### EXERCISE DETAILS
Which lines of the records below contain the word "оплата"? Show each one.

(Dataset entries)
★ ★ ★ ★

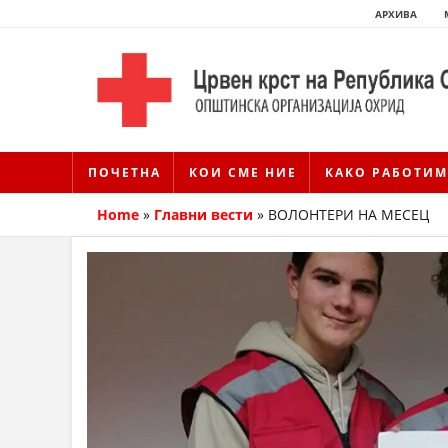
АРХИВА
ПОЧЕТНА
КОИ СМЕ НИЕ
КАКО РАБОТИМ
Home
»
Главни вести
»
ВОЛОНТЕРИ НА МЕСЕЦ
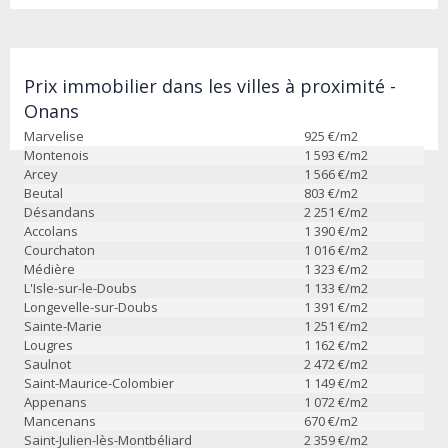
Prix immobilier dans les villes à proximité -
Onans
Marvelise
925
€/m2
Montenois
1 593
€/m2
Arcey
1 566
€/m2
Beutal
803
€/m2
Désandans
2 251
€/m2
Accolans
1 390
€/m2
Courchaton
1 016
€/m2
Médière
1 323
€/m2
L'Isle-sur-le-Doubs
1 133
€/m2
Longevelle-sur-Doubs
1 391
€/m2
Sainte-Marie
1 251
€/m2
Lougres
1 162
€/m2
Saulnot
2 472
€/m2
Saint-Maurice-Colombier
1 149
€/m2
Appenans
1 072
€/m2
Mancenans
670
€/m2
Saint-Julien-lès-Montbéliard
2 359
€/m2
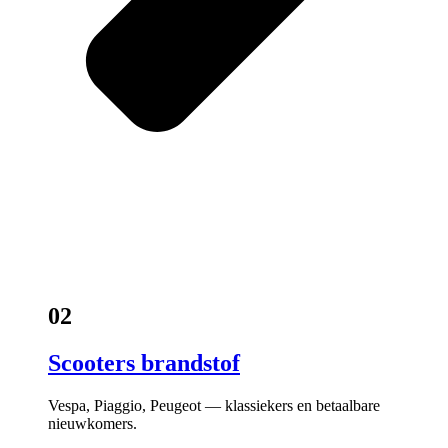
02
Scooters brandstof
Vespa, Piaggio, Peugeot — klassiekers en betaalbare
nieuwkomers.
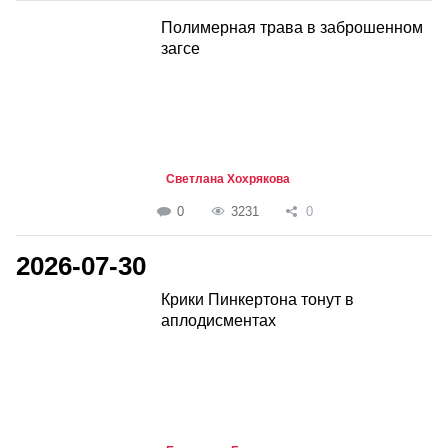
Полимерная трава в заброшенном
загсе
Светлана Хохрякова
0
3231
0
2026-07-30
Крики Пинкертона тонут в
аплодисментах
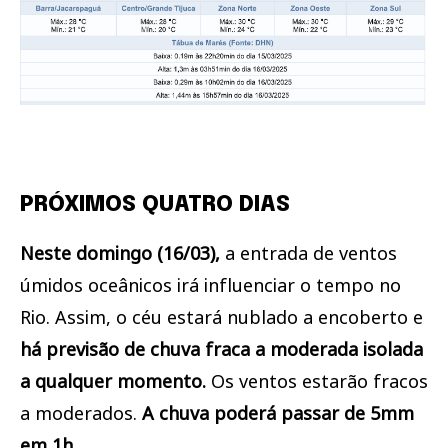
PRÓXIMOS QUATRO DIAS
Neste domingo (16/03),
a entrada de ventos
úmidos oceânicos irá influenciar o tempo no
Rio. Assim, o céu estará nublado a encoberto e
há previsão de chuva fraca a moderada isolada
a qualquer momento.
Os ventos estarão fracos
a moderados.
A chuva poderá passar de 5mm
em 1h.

★ ★ ★ ★

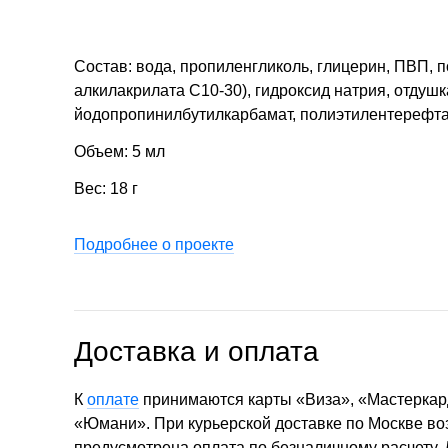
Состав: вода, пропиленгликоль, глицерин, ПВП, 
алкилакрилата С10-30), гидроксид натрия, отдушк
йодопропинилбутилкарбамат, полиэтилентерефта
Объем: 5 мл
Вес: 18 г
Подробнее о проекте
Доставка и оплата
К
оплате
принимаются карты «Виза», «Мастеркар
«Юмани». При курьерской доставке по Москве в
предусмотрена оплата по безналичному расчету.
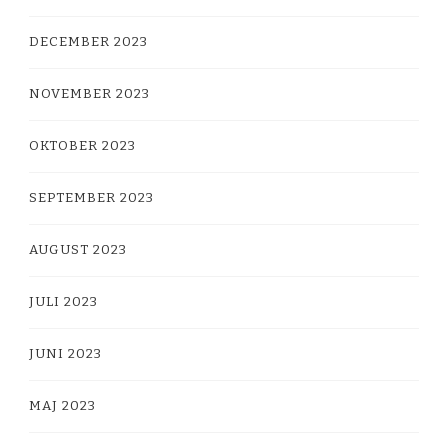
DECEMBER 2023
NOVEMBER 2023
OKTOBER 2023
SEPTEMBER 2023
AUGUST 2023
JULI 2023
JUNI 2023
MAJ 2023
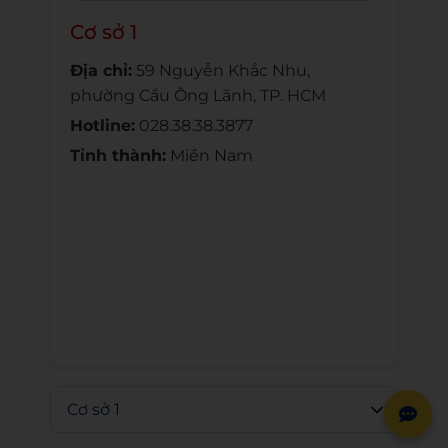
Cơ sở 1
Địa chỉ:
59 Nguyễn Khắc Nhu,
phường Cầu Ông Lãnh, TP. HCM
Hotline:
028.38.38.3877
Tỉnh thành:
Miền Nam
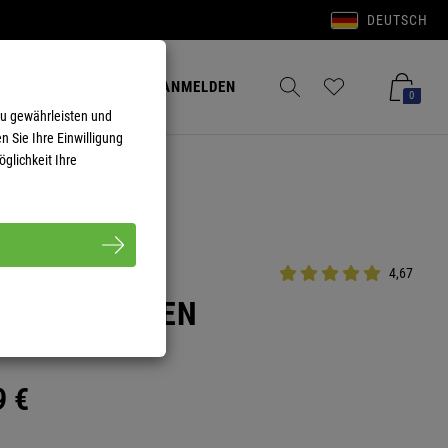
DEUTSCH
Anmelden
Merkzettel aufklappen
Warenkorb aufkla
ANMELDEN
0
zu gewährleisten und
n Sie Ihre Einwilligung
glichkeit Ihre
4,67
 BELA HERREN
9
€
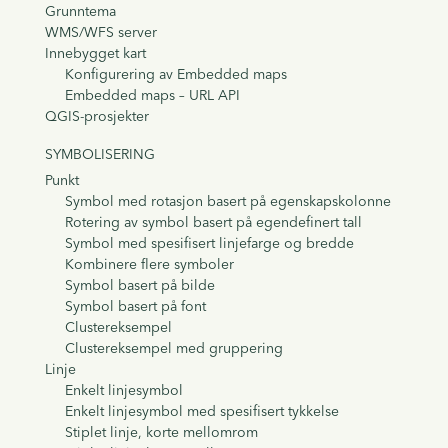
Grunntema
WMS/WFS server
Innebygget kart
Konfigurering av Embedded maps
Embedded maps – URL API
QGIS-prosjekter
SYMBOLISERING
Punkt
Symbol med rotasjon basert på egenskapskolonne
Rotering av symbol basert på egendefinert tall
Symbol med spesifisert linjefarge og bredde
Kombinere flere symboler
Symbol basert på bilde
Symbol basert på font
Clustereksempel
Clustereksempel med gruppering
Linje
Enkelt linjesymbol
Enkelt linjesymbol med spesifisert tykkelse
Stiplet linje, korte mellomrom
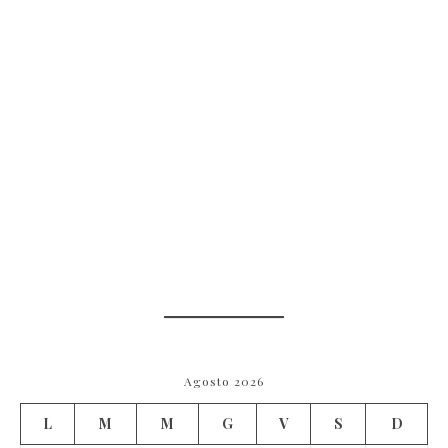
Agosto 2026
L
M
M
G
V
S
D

★ ★ ★ ★

### RESPONSE
Доставка и оплата
предусмотрена оплата по безналичному расчету.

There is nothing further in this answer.